The Infinium I design, which was previously employed on the 27k arrays, uses fluorescence from two different probes, unmethylated (converted) and methylated (unconverted), to assess the level of methylation of a target CpG. If a target CpG was methylated in the sample, the DNA fragment will remain unconverted after bisulfite treatment and will therefore bind to the complementary 'methylated' probe, which terminates at the 3' end with a cytosine. If the target CpG was unmethylated, however, binding will occur to the complementary 'unmethylated' probe, which terminates at the 3' end with a thymine. Binding at either probe is followed by single base extension that results in the addition of a fluorescently labeled nucleotide (Figure 1a). It is assumed that the methylation status of CpGs underlying the 50 bp probe body is correlated to that of the target CpG such that CpGs in the probe body of an unmethylated (converted) probe are also converted, while CpGs in the body of a methylated (unconverted) probe will remain unconverted. By contrast, the Infinium II design uses only a single probe per target CpG, which incorporates a 'degenerate' R-base at any underlying CpG sites in the probe body. The 3' end of each Infinium II probe is complementary to the base directly upstream of the 'C' of the target CpG. Methylation state is detected by single base extension at the position of the 'C' of the target CpG, which always results in the addition of a labeled 'G' or 'A' nucleotide, complementary to either the 'methylated' C or 'unmethylated' T, respectively (Figure 1b).

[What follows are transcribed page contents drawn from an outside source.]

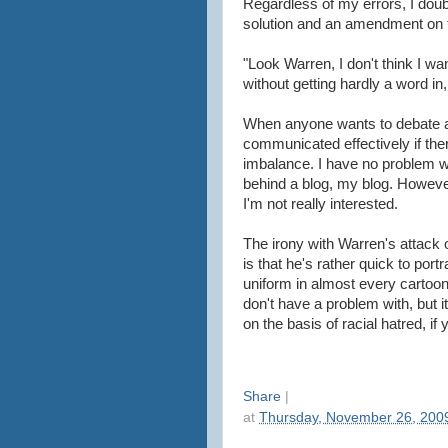
Regardless of my errors, I doub
solution and an amendment on th
"Look Warren, I don't think I 
without getting hardly a word in
When anyone wants to debate a di
communicated effectively if th
imbalance. I have no problem wi
behind a blog, my blog. Howeve
I'm not really interested.
The irony with Warren's attack 
is that he's rather quick to por
uniform in almost every cartoon
don't have a problem with, but 
on the basis of racial hatred, if y
Share
|
at
Thursday, November 26, 200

The Infinium II design is the preferred probe design for the 450k chip. Bibikova et al. [20] demonstrated that the Infinium II probes could have up to three CpG sites underlying their 50 bp probe body without affecting data quality. However, hybridization kinetics and specificity were often compromised in regions of higher CpG density and therefore Infinium I probes are still used to expand the number of CpG sites that can be assayed. Consequently, many of the Infinium I probes contain three or more underlying CpGs, whilst most Infinium II probes have less than three underlying CpGs (Figure 1c).

Technical differences between the Infinium I and Infinium II probe types have been observed. Bibikova et al. [20] noted a difference in the β value distributions they produced, where β is defined as the proportion of the total signal coming from the methylated channel. Specifically, they noticed a compression in the β value distribution of Infinium II probes compared to Infinium I. Similarly, Dedeurwaerder et al. [21] reported that the β values obtained from the Infinium II probes displayed a narrower range than those obtained from Infinium I probes and suggested that Infinium II probes are less sensitive for the detection of extreme methylation values due to the two-color detection method used. They suggested a simple scaling of β values for Infinium II probes and reported improved results in terms of validation against bisulfite pyrosequencing data, but also noted potential difficulties in applying this procedure to cancer samples.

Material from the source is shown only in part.